Año 1 No. 1  Revista mensual   10 de marzo de 2007. Xalapa, Veracruz

 

Serpentinas

              Por: Rafael Junquera Maldonado

 El espíritu de Narciso

Narciso, símbolo de la vanidad y el egocentrismo, fue hijo de Cefiso y la ninfa Leriope, según la mitología griega. De acuerdo al oráculo tendría vida eterna mientras no contemplara su imagen. De hacerlo terminaría enamorándose de sí mismo y enloquecería. Narciso viajó por los bosques causando  la admiración y el amor de cuantas mujeres se encontraba en su camino. La joven Aminas, protegida de la poderosa Artemisa, se prendó con gran pasión del singular personaje, pero no fue correspondida.
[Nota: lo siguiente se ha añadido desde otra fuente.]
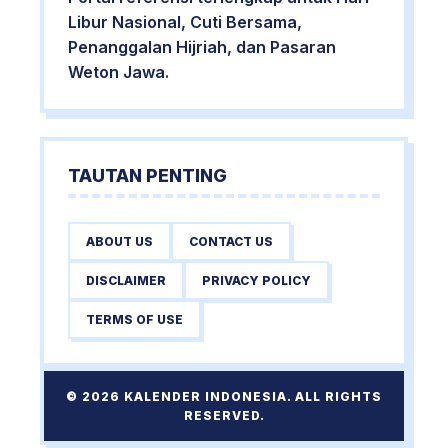
Libur Nasional, Cuti Bersama,
Penanggalan Hijriah, dan Pasaran
Weton Jawa.
TAUTAN PENTING
ABOUT US
CONTACT US
DISCLAIMER
PRIVACY POLICY
TERMS OF USE
© 2026 KALENDER INDONESIA. ALL RIGHTS
RESERVED.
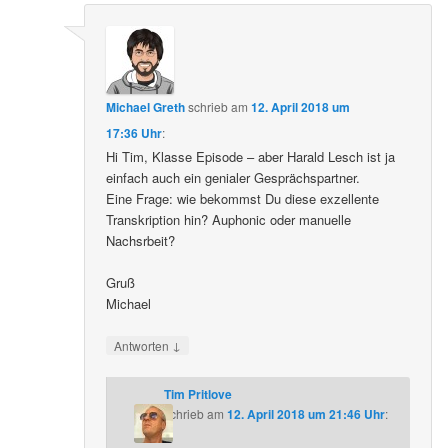
Michael Greth
schrieb
am
12. April 2018 um
17:36 Uhr
:
Hi Tim, Klasse Episode – aber Harald Lesch ist ja
einfach auch ein genialer Gesprächspartner.
Eine Frage: wie bekommst Du diese exzellente
Transkription hin? Auphonic oder manuelle
Nachsrbeit?
Gruß
Michael
↓
Antworten
Tim Pritlove
schrieb
am
12. April 2018 um 21:46 Uhr
:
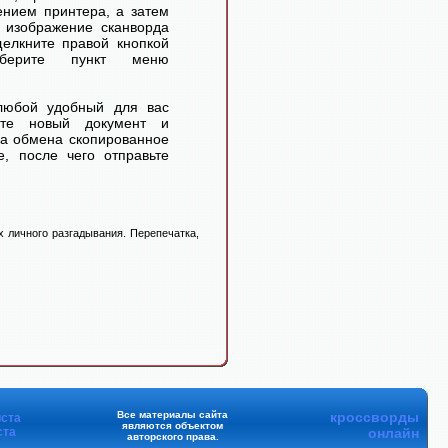
ением принтера, а затем
 изображение сканворда
елкните правой кнопкой
ерите пункт меню
любой удобный для вас
айте новый документ и
ра обмена скопированное
, после чего отправьте
 личного разгадывания. Перепечатка,
Все материалы сайта
кроссворды
ста
являются объектом
ста
онлайн
авторского права.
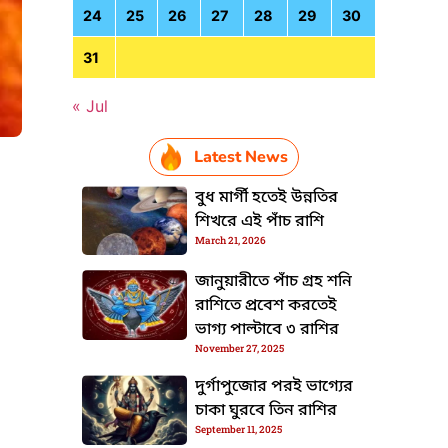
24
25
26
27
28
29
30
31
« Jul
Latest News
বুধ মার্গী হতেই উন্নতির
শিখরে এই পাঁচ রাশি
HTML / JS Code
March 21, 2026
জানুয়ারীতে পাঁচ গ্রহ শনি
রাশিতে প্রবেশ করতেই
ভাগ্য পাল্টাবে ৩ রাশির
November 27, 2025
দুর্গাপুজোর পরই ভাগ্যের
চাকা ঘুরবে তিন রাশির
September 11, 2025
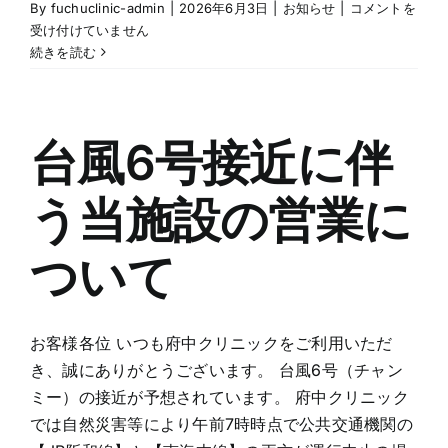
台
By
fuchuclinic-admin
|
2026年6月3日
|
お知らせ
|
コメントを
風
受け付けていません
6
続きを読む
号
接
近
に
台風6号接近に伴
伴
う
う当施設の営業に
本
日
（6
ついて
月
3
日）
の
お客様各位 いつも府中クリニックをご利用いただ
営
き、誠にありがとうございます。 台風6号（チャン
業
ミー）の接近が予想されています。 府中クリニック
に
では自然災害等により午前7時時点で公共交通機関の
つ
い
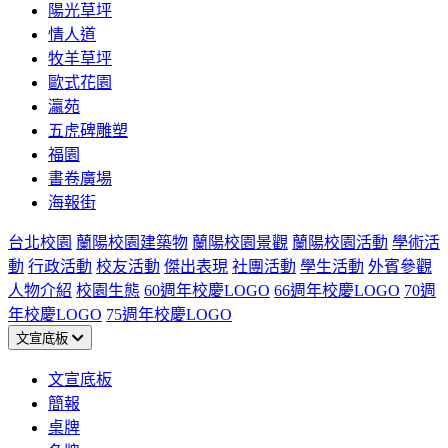
陽光草坪
情人道
牧羊草坪
歐式花園
瀛苑
五虎碑雕塑
福園
書卷廣場
海報街
台北校園
蘭陽校園建築物
蘭陽校園景觀
蘭陽校園活動
學術活
動
行政活動
校友活動
傑出表現
社團活動
學生活動
外賓參觀
人物介紹
校園生態
60週年校慶LOGO
66週年校慶LOGO
70週
年校慶LOGO
75週年校慶LOGO
文宣底板
文宣底板
簡報
桌牌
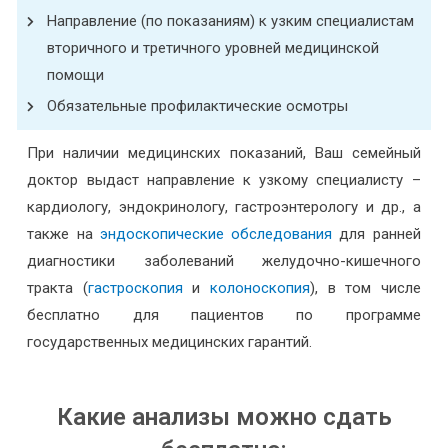
Направление (по показаниям) к узким специалистам
вторичного и третичного уровней медицинской
помощи
Обязательные профилактические осмотры
При наличии медицинских показаний, Ваш семейный
доктор выдаст направление к узкому специалисту –
кардиологу, эндокринологу, гастроэнтерологу и др., а
также на
эндоскопические обследования
для ранней
диагностики заболеваний желудочно-кишечного
тракта (
гастроскопия
и
колоноскопия
), в том числе
бесплатно для пациентов по программе
государственных медицинских гарантий.
Какие анализы можно сдать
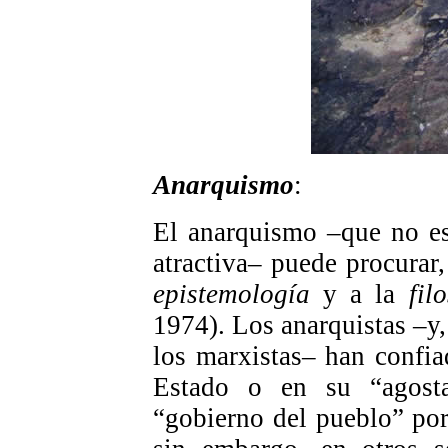
Anarquismo
:
El anarquismo –que no es,
atractiva– puede procurar,
epistemología
y a la
fil
1974). Los anarquistas –y,
los marxistas– han confia
Estado o en su “agosta
“gobierno del pueblo” por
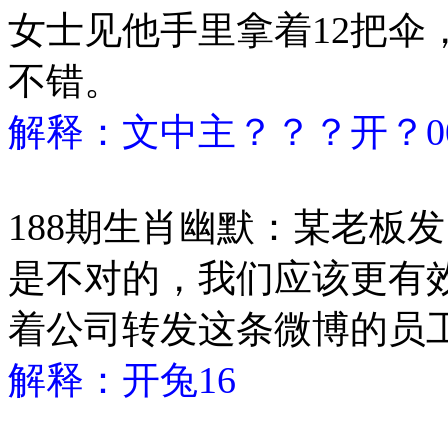
女士见他手里拿着12把伞
不错。
解释：文中主？？？开？0
188期生肖幽默：某老板
是不对的，我们应该更有
着公司转发这条微博的员
解释：开兔16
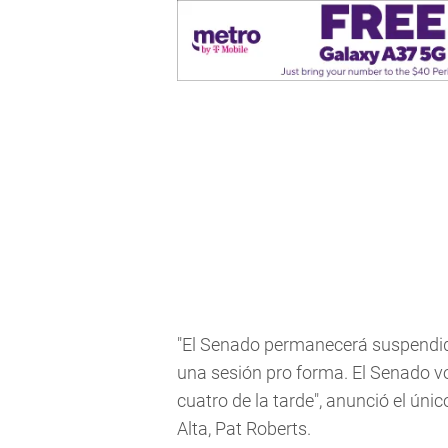
"El Senado permanecerá suspendid
una sesión pro forma. El Senado vol
cuatro de la tarde", anunció el úni
Alta, Pat Roberts.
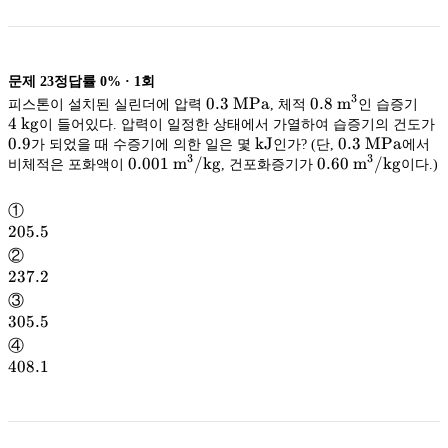
문제
23
정답률
0%
·
1
회
3
0.3\
0.3
MPa
0.8\
0.8
m
4\
피스톤이 설치된 실린더에 압력
, 체적
인 습증기
3
\mathrm{MPa}
MPa
\mathrm{m^3}
m
\m
kg
4
kg
0
이 들어있다. 압력이 일정한 상태에서 가열하여 습증기의 건도가
\mathrm{kJ}
0.9
kJ
0.3\
0.3
MPa
가 되었을 때 수증기에 의한 일은 몇
인가? (단,
에서
3
3
\mathrm{M
MPa
0.001\
0.001
m
/kg
0.60\
0.60
m
/kg
비체적은 포화액이
, 건포화증기가
kJ
이다.)
3
3
\mathrm{m^3/kg}
m
/kg
\mathrm{m^3
m
/kg
①
205.5
205.5
②
237.2
237.2
③
305.5
305.5
④
408.1
408.1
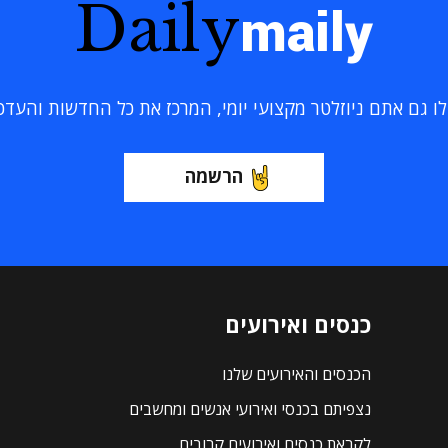
Daily
maily
 גם אתם ניוזלטר מקצועי יומי, המרכז את כל החדשות והעדכוני
הרשמה
כנסים ואירועים
הכנסים והאירועים שלנו
נצפיתם בכנסי ואירועי אנשים ומחשבים
לקראת כנסים ואירועים קרובים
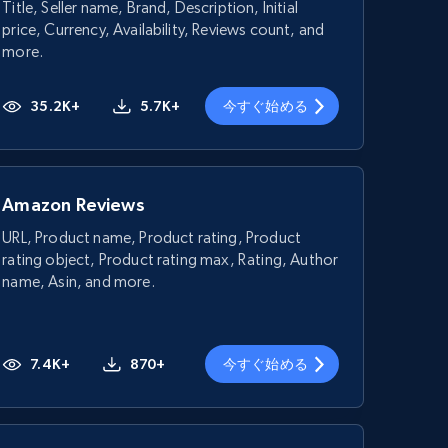
Title, Seller name, Brand, Description, Initial
price, Currency, Availability, Reviews count, and
more.
35.2K+
5.7K+
今すぐ始める
Amazon Reviews
URL, Product name, Product rating, Product
rating object, Product rating max, Rating, Author
name, Asin, and more.
7.4K+
870+
今すぐ始める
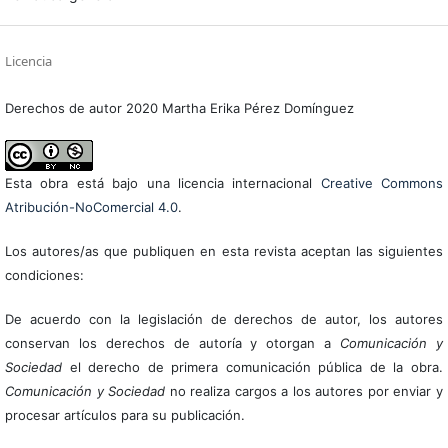
Licencia
Derechos de autor 2020 Martha Erika Pérez Domínguez
Esta obra está bajo una licencia internacional
Creative Commons
Atribución-NoComercial 4.0
.
Los autores/as que publiquen en esta revista aceptan las siguientes
condiciones:
De acuerdo con la legislación de derechos de autor, los autores
conservan los derechos de autoría y otorgan a
Comunicación y
Sociedad
el derecho de primera comunicación pública de la obra.
Comunicación y Sociedad
no realiza cargos a los autores por enviar y
procesar artículos para su publicación.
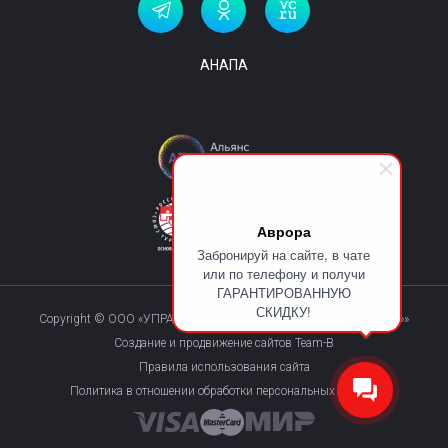
АНАПА
Аврора
Забронируй на сайте, в чате
или по телефону и получи
ГАРАНТИРОВАННУЮ
СКИДКУ!
Copyright © ООО «УПРАВЛЯЮЩАЯ КОМПАНИЯ «КУРОРТМАКС»»
Создание и продвижение сайтов Team-B
Правила использования сайта
Политика в отношении обработки персональных данных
Entonces Artemisa decidió vengarse. Con engaños condujo a narciso hasta una fuente para que se refrescara. Narciso vio su imagen reflejada en el agua y se enamoró perdidamente de si mismo. Intentó atraparse, materializar el gran amor que sentía y no pudo. A cada intento su imagen se alejaba. Entonces loco de amor, por no lograr adueñarse de su propia visión, tomó un puñal y se suicidó.

El espíritu de Narciso sigue presente en el género humano. Es común entre cierto tipo de hombres donde la apariencia, el verse bien, es el único objetivo de sus vidas, pero ello no importa en cuanto no afecta a una comunidad o a un pueblo. Lo verdaderamente lamentable es cuando se da en relación al poder que temporalmente se ejerce. Ejemplos sobran en todas las sociedades y todos los tiempos.

En nuestra América, sólo por citar unos cuantos, fue común el culto a la personalidad que se dio en el entorno de las dictaduras de la década de los sesenta, donde cualquier acción o cualquier obra de gobierno se realizaban gracias a la generosidad y el altruismo del gobernante. Cada uno de estos hombres adquirió rango de deidad por los medios de comunicación y por un aparato oficial de magnificación a la figura del dictador. Todas las obras públicas eran bautizadas con su nombre o denominadas con algo que lo alagara.  Lo más triste es que cada uno de esos hombres terminó por ser víctima de sus propias mentiras. Cuando perdieron el poder y con ello, el elogio desmedido de los medios, el aplauso convenenciero y la expresión sumisa de los lacayos,  acusaron a sus pueblos de ingratos y malagradecidos, en el colmo del absurdo.

Los pésimos gobernantes siempre suelen marearse con el falso oropel y el incienso que se les quema en la cortedad de su mandato, haciéndoles creer que todas las virtudes y grandezas que se les endilgan no serán efímeras y resistirán el paso de los años, los siglos y la eternidad. ¡Oh! Tristeza, ¡Oh! Dolor, Narciso siempre muere empecinado en perpetuarse en su propia banalidad.